Buddy watched her, this very dark-skinned woman Porter had called Esther. She was mopping, moving her mop bucket back and away from them, as if she were certain they were about to leave. Buddy intentionally tracked the area she had just finished mopping, feeling a touch of satisfaction go through him as she had to go back to mop it again, and again a few minutes later as he tracked the area once more.
He lifted his foot and placed in on the edge of the mop bucket as she started to move it away, realizing that she knew now what he was doing, and that she had no intention of removing his newly tracked footprints again. He continued to talk to Porter, discussing his grandfather’s plans for the land he had just bought, but he also watched the woman—she was angry; Buddy knew that, though he knew she would never dare to show it. He could see it in her dark brown eyes as they met his briefly, and even in her stiffened posture as she moved away and began to mop a fresh area of the floor with a mop she could not now rinse out for the presence of his foot resting at the top edge of her bucket. She had turned her back to him, and that made him angry, for he could no longer see her face, or her reaction to what he was about to do.

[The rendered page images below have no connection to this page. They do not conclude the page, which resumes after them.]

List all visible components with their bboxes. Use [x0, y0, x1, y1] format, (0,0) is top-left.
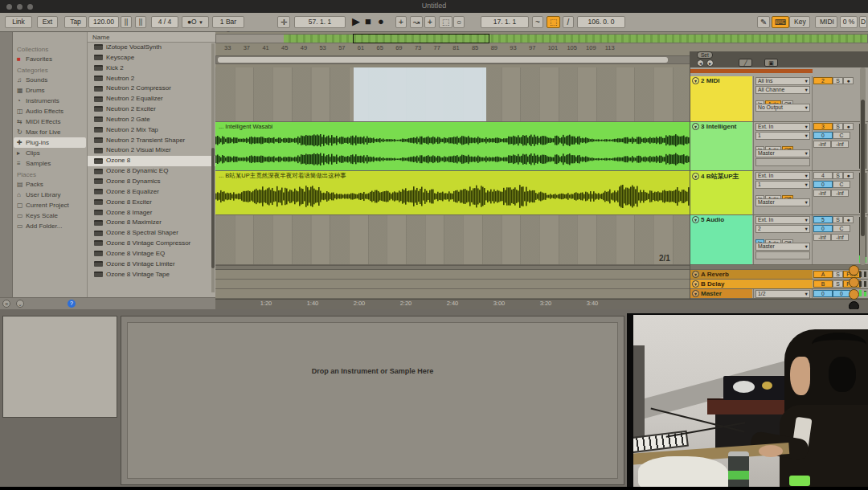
plugin-list-item[interactable]: Ozone 8 Vintage Compressor	[88, 239, 215, 249]
clip-intelligent-wasabi[interactable]: ... Intelligent Wasabi	[215, 122, 690, 171]
volume-field[interactable]: 0	[813, 132, 833, 139]
arm-button[interactable]: ●	[843, 216, 854, 223]
re-enable-automation-button[interactable]: +	[424, 16, 436, 28]
capture-midi-button[interactable]: ⬚	[439, 16, 452, 28]
follow-camera-icon[interactable]: ▣	[764, 59, 778, 67]
automation-mode-icon[interactable]: ╱	[739, 59, 752, 67]
plugin-list-item[interactable]: Neutron 2 Exciter	[88, 104, 215, 115]
back-to-arrangement-strip[interactable]	[690, 69, 813, 73]
return-lane-reverb[interactable]	[215, 270, 690, 280]
track-lane-midi[interactable]	[215, 67, 690, 122]
plugin-list-item[interactable]: Neutron 2 Transient Shaper	[88, 136, 215, 146]
horizontal-scrollbar[interactable]	[215, 55, 696, 64]
help-icon[interactable]: ?	[68, 300, 76, 308]
output-select[interactable]: Master▼	[755, 243, 810, 251]
send-a-field[interactable]: -inf	[813, 234, 831, 241]
draw-mode-button[interactable]: ✎	[757, 16, 770, 28]
plugin-list-item[interactable]: Keyscape	[88, 53, 215, 63]
plugin-list-item[interactable]: Ozone 8 Exciter	[88, 198, 215, 208]
input-channel-select[interactable]: 1▼	[755, 132, 810, 140]
fold-icon[interactable]: ▾	[692, 280, 699, 288]
track-header-audio[interactable]: ▾5 Audio Ext. In▼ 2▼ InAutoOff Master▼ 5…	[690, 215, 868, 265]
track-name-cell[interactable]: ▾3 Intelligent	[690, 122, 752, 170]
plugin-list-item[interactable]: Neutron 2 Equalizer	[88, 94, 215, 104]
volume-field[interactable]: 0	[813, 225, 833, 232]
loop-button[interactable]: ⬚	[547, 16, 560, 28]
plugin-list-item[interactable]: Neutron 2	[88, 74, 215, 84]
input-channel-select[interactable]: All Channe▼	[755, 86, 810, 94]
input-type-select[interactable]: All Ins▼	[755, 77, 810, 85]
send-a-field[interactable]: -inf	[813, 141, 831, 148]
return-header-reverb[interactable]: ▾A Reverb ASPost	[690, 270, 868, 280]
return-name-cell[interactable]: ▾B Delay	[690, 280, 813, 288]
sidebar-category-item[interactable]: ✚Plug-ins	[14, 137, 86, 148]
punch-out-button[interactable]: /	[563, 16, 574, 28]
tap-button[interactable]: Tap	[64, 16, 87, 28]
automation-arm-button[interactable]: ↝	[410, 16, 423, 28]
send-b-field[interactable]: -inf	[831, 190, 849, 197]
io-toggle-button[interactable]	[849, 265, 859, 276]
solo-button[interactable]: S	[833, 172, 843, 179]
tempo-field[interactable]: 120.00	[88, 16, 119, 28]
fold-icon[interactable]: ▾	[692, 290, 699, 297]
overview-loop-region[interactable]	[353, 34, 489, 43]
prev-locator-button[interactable]: ◂	[697, 59, 704, 67]
browser-scrollbar[interactable]	[211, 43, 215, 292]
punch-in-button[interactable]: ~	[532, 16, 543, 28]
record-button[interactable]: ●	[376, 16, 386, 28]
time-selection[interactable]	[354, 67, 486, 121]
fold-icon[interactable]: ▾	[692, 173, 699, 180]
sidebar-category-item[interactable]: ▸Clips	[14, 148, 86, 158]
plugin-list-item[interactable]: Ozone 8 Vintage EQ	[88, 249, 215, 259]
locator-set-button[interactable]: Set	[697, 51, 713, 59]
fold-icon[interactable]: ▾	[692, 77, 699, 84]
output-select[interactable]: Master▼	[755, 149, 810, 157]
name-column-header[interactable]: Name	[88, 32, 215, 43]
link-button[interactable]: Link	[5, 16, 32, 28]
plugin-list-item[interactable]: Ozone 8 Vintage Limiter	[88, 259, 215, 270]
arm-button[interactable]: ●	[843, 123, 854, 130]
master-volume-field[interactable]: 0	[813, 290, 833, 297]
plugin-list-item[interactable]: Neutron 2 Mix Tap	[88, 125, 215, 136]
time-signature-field[interactable]: 4 / 4	[151, 16, 178, 28]
return-name-cell[interactable]: ▾A Reverb	[690, 270, 813, 279]
fold-icon[interactable]: ▾	[692, 271, 699, 278]
metronome-button[interactable]: ●O ▼	[182, 16, 209, 28]
plugin-list-item[interactable]: Ozone 8 Maximizer	[88, 218, 215, 228]
sidebar-category-item[interactable]: ♫Sounds	[14, 75, 86, 85]
input-channel-select[interactable]: 1▼	[755, 181, 810, 189]
arm-button[interactable]: ●	[843, 172, 854, 179]
send-b-field[interactable]: -inf	[831, 141, 849, 148]
nudge-down-button[interactable]: ||	[121, 16, 132, 28]
quantize-menu[interactable]: 1 Bar ▼	[212, 16, 244, 28]
pan-field[interactable]: C	[833, 132, 850, 139]
sidebar-place-item[interactable]: ▢Current Project	[14, 200, 86, 210]
arrangement-overview[interactable]	[215, 34, 868, 43]
sidebar-category-item[interactable]: ≡Samples	[14, 158, 86, 169]
sidebar-place-item[interactable]: ⌂User Library	[14, 190, 86, 200]
key-map-button[interactable]: Key	[789, 16, 810, 28]
arm-button[interactable]: ●	[843, 77, 854, 84]
plugin-list-item[interactable]: iZotope VocalSynth	[88, 43, 215, 53]
plugin-list-item[interactable]: Neutron 2 Visual Mixer	[88, 145, 215, 156]
sidebar-place-item[interactable]: ▭Keys Scale	[14, 210, 86, 221]
output-select[interactable]: Master▼	[755, 198, 810, 206]
input-type-select[interactable]: Ext. In▼	[755, 172, 810, 180]
plugin-list-item[interactable]: Ozone 8 Imager	[88, 208, 215, 218]
overdub-button[interactable]: +	[395, 16, 407, 28]
solo-button[interactable]: S	[833, 280, 843, 288]
clip-view-panel[interactable]	[2, 316, 117, 418]
midi-map-button[interactable]: MIDI	[815, 16, 837, 28]
mixer-toggle-button[interactable]	[849, 289, 859, 300]
return-activator[interactable]: B	[813, 280, 833, 288]
session-record-button[interactable]: ○	[453, 16, 465, 28]
track-header-intelligent[interactable]: ▾3 Intelligent Ext. In▼ 1▼ InAutoOff Mas…	[690, 122, 868, 171]
next-locator-button[interactable]: ▸	[706, 59, 714, 67]
master-pan-field[interactable]: 0	[833, 290, 850, 297]
stop-button[interactable]: ■	[363, 16, 373, 28]
cue-out-select[interactable]: 1/2▼	[755, 290, 810, 298]
sidebar-category-item[interactable]: ↻Max for Live	[14, 127, 86, 137]
fold-icon[interactable]: ▾	[692, 216, 699, 223]
vertical-scrollbar[interactable]	[860, 67, 866, 265]
plugin-list-item[interactable]: Ozone 8 Equalizer	[88, 187, 215, 198]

He lifted his foot from the edge of the mop bucket and placed his toe against it, then pushed, intending to spill it over, but it slid slightly on the floor instead, sloshing the contents up against its sides as it went, then again as he tried once more. At last he placed his foot again at the top and tried to tip it. He had intended it to spill out sideways, flooding over the office floor so that she would have to clean it up, but it turned instead, rolling back on its round bottom edge to pour out warm water and soapsuds over his shoes and the lower part of his trouser legs, then it almost tripped him, making him catch hold of the nearby chair as his foot slipped downward and into the bucket itself.